The center will coordinate LGBTQA History Month and Transgender Remembrance Week programs. It will also host LGBTQ 101 and ally trainings for students and will support the affinity student organizations.
Finally, the center will partner with different offices to provide services specific to LGBTQA students, such as resume review sessions and mock interviews in collaboration with the Steinbright Career Development Center as well as alcohol and other drug counseling with the support of Drexel’s Choosing Healthy Options in Challenging Everyday Situations Center.
Most impactful of the benefits that the LGBTGA Student Center offers is the inspiration of students to be true to themselves. Panelist Rebecca Reyman — a Drexel alumnus, past FUSE president, and employee of a civil engineering firm — said she believes that those who are vulnerable or hurting should seek out community in order to explore who they are on the inside.

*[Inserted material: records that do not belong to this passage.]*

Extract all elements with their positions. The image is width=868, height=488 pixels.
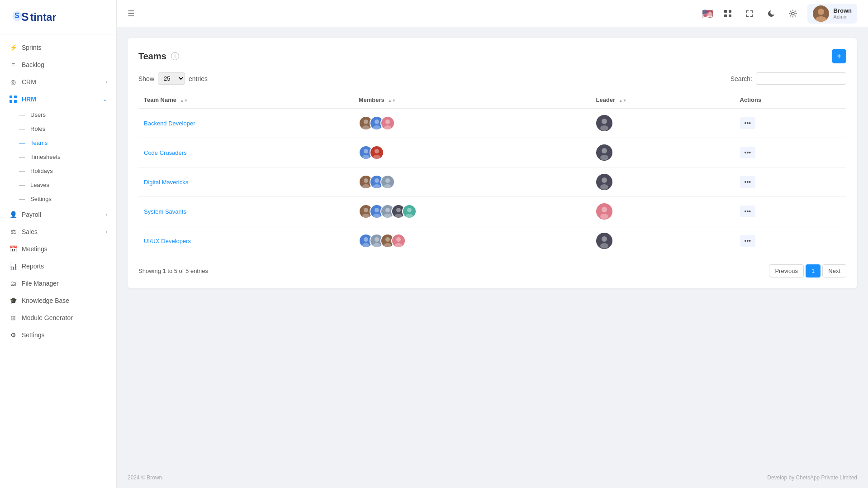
language-flag-icon[interactable]: 🇺🇸 (702, 8, 713, 19)
sidebar-label-payroll: Payroll (22, 211, 101, 218)
svg-rect-8 (724, 10, 727, 13)
page-header: Teams i + (138, 49, 846, 63)
svg-point-21 (602, 119, 607, 124)
svg-text:S: S (21, 10, 29, 23)
svg-rect-9 (729, 10, 731, 13)
main-area: ☰ 🇺🇸 Brown Admin (117, 0, 868, 488)
info-icon[interactable]: i (171, 52, 179, 60)
actions-cell: ••• (735, 108, 847, 138)
members-cell (353, 197, 591, 226)
svg-rect-4 (9, 96, 12, 98)
sidebar-item-payroll[interactable]: 👤 Payroll › (0, 206, 116, 223)
team-name-link[interactable]: Backend Developer (144, 120, 195, 127)
sidebar-item-module-generator[interactable]: ⊞ Module Generator (0, 309, 116, 326)
sidebar-label-knowledge-base: Knowledge Base (22, 297, 107, 304)
svg-point-15 (364, 120, 368, 124)
leader-cell (591, 138, 735, 167)
team-name-link[interactable]: Code Crusaders (144, 149, 187, 156)
sidebar-item-crm[interactable]: ◎ CRM › (0, 73, 116, 91)
svg-text:tintar: tintar (30, 11, 57, 23)
sidebar-item-sales[interactable]: ⚖ Sales › (0, 223, 116, 240)
members-cell (353, 138, 591, 167)
sidebar-item-file-manager[interactable]: 🗂 File Manager (0, 275, 116, 292)
table-row: Backend Developer••• (138, 108, 846, 138)
settings-gear-icon[interactable] (786, 6, 800, 21)
sidebar-label-holidays: Holidays (30, 167, 53, 174)
actions-cell: ••• (735, 138, 847, 167)
members-cell (353, 108, 591, 138)
svg-point-36 (600, 184, 608, 190)
svg-point-19 (385, 120, 390, 124)
sprint-icon: ⚡ (9, 43, 17, 52)
member-avatar (380, 175, 395, 189)
svg-point-25 (375, 149, 379, 153)
sidebar-sub-teams[interactable]: — Teams (0, 136, 116, 150)
leader-cell (591, 167, 735, 197)
page-content: Teams i + Show 25 10 50 100 entries (117, 27, 868, 467)
sort-members-icon: ▲▼ (388, 98, 396, 103)
row-actions-button[interactable]: ••• (740, 117, 756, 129)
member-avatar (391, 234, 406, 248)
pagination-wrap: Showing 1 to 5 of 5 entries Previous 1 N… (138, 264, 846, 277)
sidebar-item-meetings[interactable]: 📅 Meetings (0, 240, 116, 258)
user-role: Admin (834, 14, 852, 19)
svg-point-39 (375, 208, 379, 212)
teams-table: Team Name ▲▼ Members ▲▼ Leader ▲▼ Action… (138, 92, 846, 255)
sidebar-item-backlog[interactable]: ≡ Backlog (0, 56, 116, 73)
sidebar-label-reports: Reports (22, 263, 107, 270)
sidebar-sub-roles[interactable]: — Roles (0, 122, 116, 136)
reports-icon: 📊 (9, 262, 17, 270)
add-team-button[interactable]: + (832, 49, 846, 63)
payroll-icon: 👤 (9, 211, 17, 219)
sidebar-item-settings-main[interactable]: ⚙ Settings (0, 326, 116, 344)
svg-rect-7 (14, 100, 17, 103)
row-actions-button[interactable]: ••• (740, 235, 756, 247)
col-members[interactable]: Members ▲▼ (353, 92, 591, 108)
leader-avatar (596, 174, 612, 190)
payroll-arrow-icon: › (105, 211, 107, 218)
dark-mode-icon[interactable] (764, 6, 778, 21)
row-actions-button[interactable]: ••• (740, 206, 756, 217)
sidebar-item-knowledge-base[interactable]: 🎓 Knowledge Base (0, 292, 116, 309)
members-cell (353, 226, 591, 256)
sidebar-item-sprints[interactable]: ⚡ Sprints (0, 39, 116, 56)
sidebar-sub-holidays[interactable]: — Holidays (0, 164, 116, 178)
user-profile-button[interactable]: Brown Admin (807, 4, 857, 24)
search-wrap: Search: (730, 72, 846, 85)
col-leader[interactable]: Leader ▲▼ (591, 92, 735, 108)
sidebar-item-hrm[interactable]: HRM ⌄ (0, 91, 116, 108)
svg-point-33 (385, 178, 390, 183)
apps-grid-icon[interactable] (721, 6, 735, 21)
sidebar-sub-users[interactable]: — Users (0, 108, 116, 122)
row-actions-button[interactable]: ••• (740, 176, 756, 188)
fullscreen-icon[interactable] (742, 6, 757, 21)
sidebar-label-crm: CRM (22, 78, 101, 86)
sidebar-sub-leaves[interactable]: — Leaves (0, 178, 116, 192)
user-info: Brown Admin (834, 7, 852, 19)
team-name-link[interactable]: UI/UX Developers (144, 238, 191, 244)
col-actions: Actions (735, 92, 847, 108)
svg-point-14 (816, 16, 826, 22)
member-avatar (402, 204, 417, 219)
entries-select[interactable]: 25 10 50 100 (158, 72, 185, 85)
sales-arrow-icon: › (105, 229, 107, 235)
team-name-link[interactable]: Digital Mavericks (144, 179, 188, 186)
row-actions-button[interactable]: ••• (740, 147, 756, 158)
svg-point-46 (406, 214, 413, 218)
next-button[interactable]: Next (822, 264, 846, 277)
col-team-name[interactable]: Team Name ▲▼ (138, 92, 353, 108)
team-name-link[interactable]: System Savants (144, 208, 186, 215)
svg-text:S: S (14, 12, 19, 19)
team-name-cell: System Savants (138, 197, 353, 226)
menu-toggle-icon[interactable]: ☰ (128, 9, 135, 19)
svg-rect-10 (724, 14, 727, 17)
sidebar-item-reports[interactable]: 📊 Reports (0, 258, 116, 275)
page-1-button[interactable]: 1 (806, 264, 821, 277)
sidebar-label-settings: Settings (30, 196, 52, 202)
svg-rect-5 (14, 96, 17, 98)
search-input[interactable] (756, 72, 846, 85)
svg-point-17 (375, 120, 379, 124)
previous-button[interactable]: Previous (769, 264, 804, 277)
sidebar-sub-settings[interactable]: — Settings (0, 192, 116, 206)
sidebar-sub-timesheets[interactable]: — Timesheets (0, 150, 116, 164)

“Lean on others when you need support,” Reyman said. “Be an advocate. Stand up for others.”
Deuso agreed that pain is eased if replaced by unanimous courage.
“How you reconcile who you are is important,” she said. “Say to yourself, ‘Yes, this is who I am. There are others like me here. We should stand up and be counted.’”
The work of the new center would be in vain if leadership floundered. “It’s important to be an advocate for yourself, but it’s also important to be an advocate for your fellow community members. Remember everyone else that you represent in your community. Be a leader, not a follower,” Nolan said.
The panelists also told of organizations in the greater Philadelphia area and beyond that support civic and professional engagement in LGBTQ rights. Deuso mentioned her work on the Human Rights Campaign.
According to the campaign’s website, it, “advocates on behalf of LGBT Americans, mobilizes grassroots actions in diverse communities, invests strategically to elect fair-minded individuals to office, and educates the public about LGBT issues.”
“You have to be yourself and not be afraid,” Harri Weinberg, associate director of Academic Information & Systems at Drexel, said. “Find a mentor. That will help you to understand that you can move forward.”
Edited Oct. 25 2013 at 5:30 p.m. – The original version of this article in print and online included a misquote from Tatiana Diaz. The article has been updated to remove that quote.